Heroku Dynos: Sizes, Types, and How Many You Need
Heroku makes it effortless to deploy our web apps when we're just getting started, but anyone who's scaled an app on Heroku knows that there are still lots of decisions to make. Topping the list are "which dyno type should I use?" and "how many dynos do I need?"
Photo by Victoriano Izquierdo / Unsplash
If you're feeling overwhelmed or confused, you're not alone. It's not always clear which dyno type is best and how many we need, but by the end of this article, we'll all be experts.
If you just need a quick tl;dr:, here it is:
Standard-2x dynos offer the best combination of price and performance for most apps. If you encounter memory quota warnings on 2x dynos, you should make the jump to Performance-L. For either dyno type, autoscaling is the only way to know how many dynos you should be running.

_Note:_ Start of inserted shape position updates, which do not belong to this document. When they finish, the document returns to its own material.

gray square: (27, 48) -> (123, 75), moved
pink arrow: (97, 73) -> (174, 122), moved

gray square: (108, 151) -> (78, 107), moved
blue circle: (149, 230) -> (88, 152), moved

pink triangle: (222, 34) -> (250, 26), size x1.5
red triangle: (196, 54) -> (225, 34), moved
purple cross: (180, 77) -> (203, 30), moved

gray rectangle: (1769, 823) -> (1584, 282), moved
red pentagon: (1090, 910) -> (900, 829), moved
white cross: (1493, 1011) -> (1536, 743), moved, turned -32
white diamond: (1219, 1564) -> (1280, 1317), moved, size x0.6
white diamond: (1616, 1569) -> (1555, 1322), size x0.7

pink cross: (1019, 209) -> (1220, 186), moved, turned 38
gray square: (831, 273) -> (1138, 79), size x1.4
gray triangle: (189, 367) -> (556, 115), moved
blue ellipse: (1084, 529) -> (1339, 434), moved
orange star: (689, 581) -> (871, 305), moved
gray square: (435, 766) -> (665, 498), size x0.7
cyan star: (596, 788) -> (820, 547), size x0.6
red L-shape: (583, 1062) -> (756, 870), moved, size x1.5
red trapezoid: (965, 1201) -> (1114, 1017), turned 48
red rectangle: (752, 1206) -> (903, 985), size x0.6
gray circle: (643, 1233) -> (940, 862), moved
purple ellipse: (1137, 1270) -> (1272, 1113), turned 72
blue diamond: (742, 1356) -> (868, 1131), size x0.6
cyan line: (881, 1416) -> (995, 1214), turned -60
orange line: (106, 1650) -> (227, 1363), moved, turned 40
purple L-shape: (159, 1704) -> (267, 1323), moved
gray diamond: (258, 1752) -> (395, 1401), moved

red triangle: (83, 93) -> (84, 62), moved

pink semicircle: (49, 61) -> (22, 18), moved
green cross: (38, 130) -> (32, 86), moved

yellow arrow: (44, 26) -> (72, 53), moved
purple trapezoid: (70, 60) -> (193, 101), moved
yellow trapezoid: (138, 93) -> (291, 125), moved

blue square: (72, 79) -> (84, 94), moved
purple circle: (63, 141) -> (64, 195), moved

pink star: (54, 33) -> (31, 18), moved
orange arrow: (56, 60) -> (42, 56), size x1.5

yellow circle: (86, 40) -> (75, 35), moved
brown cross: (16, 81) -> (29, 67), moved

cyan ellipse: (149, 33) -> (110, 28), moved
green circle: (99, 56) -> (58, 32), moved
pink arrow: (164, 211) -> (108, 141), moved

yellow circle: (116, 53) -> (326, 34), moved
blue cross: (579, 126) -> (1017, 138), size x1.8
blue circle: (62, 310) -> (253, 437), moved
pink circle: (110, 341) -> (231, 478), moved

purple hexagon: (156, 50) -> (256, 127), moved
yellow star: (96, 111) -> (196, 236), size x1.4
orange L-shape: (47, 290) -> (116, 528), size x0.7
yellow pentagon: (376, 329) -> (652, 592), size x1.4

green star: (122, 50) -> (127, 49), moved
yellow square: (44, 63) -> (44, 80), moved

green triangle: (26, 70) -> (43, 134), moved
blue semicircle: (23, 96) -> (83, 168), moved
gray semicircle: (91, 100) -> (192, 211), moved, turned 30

How did I land on that recommendation? Let's dig in.
Heroku dyno types
Heroku offers six "Common Runtime" dyno types. These are often referred to as dyno "sizes" since the more expensive ("larger") dynos typically offer more memory and CPU.
Heroku also offers "Private" and "Private Shield" dynos, which offer increasing levels of security compliance. The performance characteristics of these dyno types are almost identical to their Common Runtime counterparts though, so we'll focus on the six Common Runtime dyno types.
How are the dyno types different?
A few important supplemental notes to the comparison chart above:
- Monthly dyno cost from left to right: $5 (Eco), $7 (Basic), $25 (Standard-1x), $50 (Standard-2x), $250 (Perf-M), $500 (Perf-L).
- Eco, Basic, and Standard-1x dynos are identical performance-wise, but Heroku imposes some feature limitations on Eco and Basic. More on these limitations below.
- The two Performance-level dynos run on dedicated hardware. The four Standard dynos run on shared hardware, where we're susceptible to "noisy neighbors" and somewhat ambiguous processing power (Heroku does not explain what the "Compute" metric represents).
With that as our high-level view, let's go into each dyno type in detail.
Eco dynos automatically shut down during periods of inactivity and can only run for a limited number of hours per month. These limitations make Eco dynos a poor fit for production applications. The Eco plan provides enough hours to run a single dyno continuously for a month, but if we need a worker dyno for background processing (most apps do), we will not have enough Eco dyno hours.
Eco dynos are for great for demos, experimentation, and perhaps a staging app.
Basic dynos are identical in performance to Standard-1x dynos, and they don't have the limited hours and automatic shutdown constraints of Eco dynos. Sounds great, right?
The catch is a limitation in how we scale our dynos. We can run multiple Basic dynos if they're different process types (web and worker dynos, for example), but we can't run multiple dynos of the same type. This means that if we ever need to scale to multiple web dynos, Basic dynos are not an option.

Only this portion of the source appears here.